Imaginamos lo dura que debió ser la readaptación del primo Pepito a su vuelta. Hasta el simple hecho de resolver crucigramas en el autobús que lo llevaba aquí al nuevo trabajo, debió representar una dura prueba para superar la nostalgia, pues ¡cuántas veces cruzó el río Aar, que pasaba al lado de su casita de cuento! El trueque de los prados verdes y las montañas azules por nuestro desbarajuste urbano y nuestro calorazo bereber, tuvo que ser tan brutal que el primo Pepito quedó marcado para siempre por algo muy habitual entre los que regresaban del extranjero, esto es, por la rémora de la referencia continua al mundo perdido. Hasta los más nimios detalles daban pie a una comparación, a veladas censuras que siempre comenzaban con un “Pues en Suiza…”, “Pues en el lago Leman…”, “Pues en los Alpes…”, etc. que les llevaban incluso —y aquí metemos a la Conchi— a corregir algunos extremos de los dibujitos de Heidi. Era un coñazo, la verdad.
Para ir acabando anotaremos que a su regreso, el primo Pepito se colocó en una factoría dedicada a las aceitunas de mesa con un puesto de operario en el proceso de deshuesado y relleno de las mismas, algo que nos parecía un tanto ridículo en comparación con las labores de ingeniería punta que habría desempeñado en Suiza. De repente, en nuestra despensa, los magníficos chocolates se vieron sustituidos por cantidades ingentes de olivas rellenas de anchoa o de pimiento morrón. Tan drástico cambio no nos agradó demasiado, por mucho que nuestro primo se empeñase en cantar las delicias de sus encurtidos y dar cifras de producción a troche y moche, ponderando el hecho de que nuestra ciudad y provincia era la mayor exportadora mundial de aceituna de mesa. Sería por eso que para consolarnos, nos gustaba imaginar que cuando en las películas de James Bond aparecía James Bond tomando uno de sus martinis con vodka (shaken, not stirred), la aceituna que acompañaba la bebida había pasado por las manos deshuesadoras del primo Pepito. Y si no era la aceituna de Bond sería otra, la que pinchada en un palillo, una actriz entregada a las más pérfidas maquinaciones, hacía dar vueltas en la copa de cóctel con la mirada perdida.

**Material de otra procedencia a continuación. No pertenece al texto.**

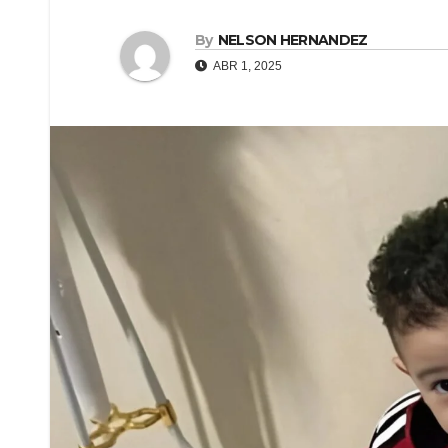
By
NELSON HERNANDEZ
ABR 1, 2025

Desde luego que las aceitunas no fueron determinantes; pero el caso es que sin quererlo llegó el paulatino desapego, los contactos se hicieron con el tiempo más espaciados y breves, inmersos todos en este torrente tan raro, tan extraño y divergente que es el vivir. La última vez que vimos al primo Pepito —siempre cariñoso y sonriente— debió ser por el 80, poco antes de morir su hermana. Después, como ya contamos, la de la guadaña le dio unos inmisericordes toquecitos en el hombro para que la acompañase y se lo llevó. Luego, y como hace siempre la muy cerda, lo hizo habitar en la mudez de las tres o cuatro fotografías que conservamos, las mismas que tenemos que consultar ahora si queremos recordar cómo era la cara del primo, la que nos resulta cada vez más remota, cada vez más gris en el blanco y negro de la cartulina, cada vez más desvaída en el color de la memoria.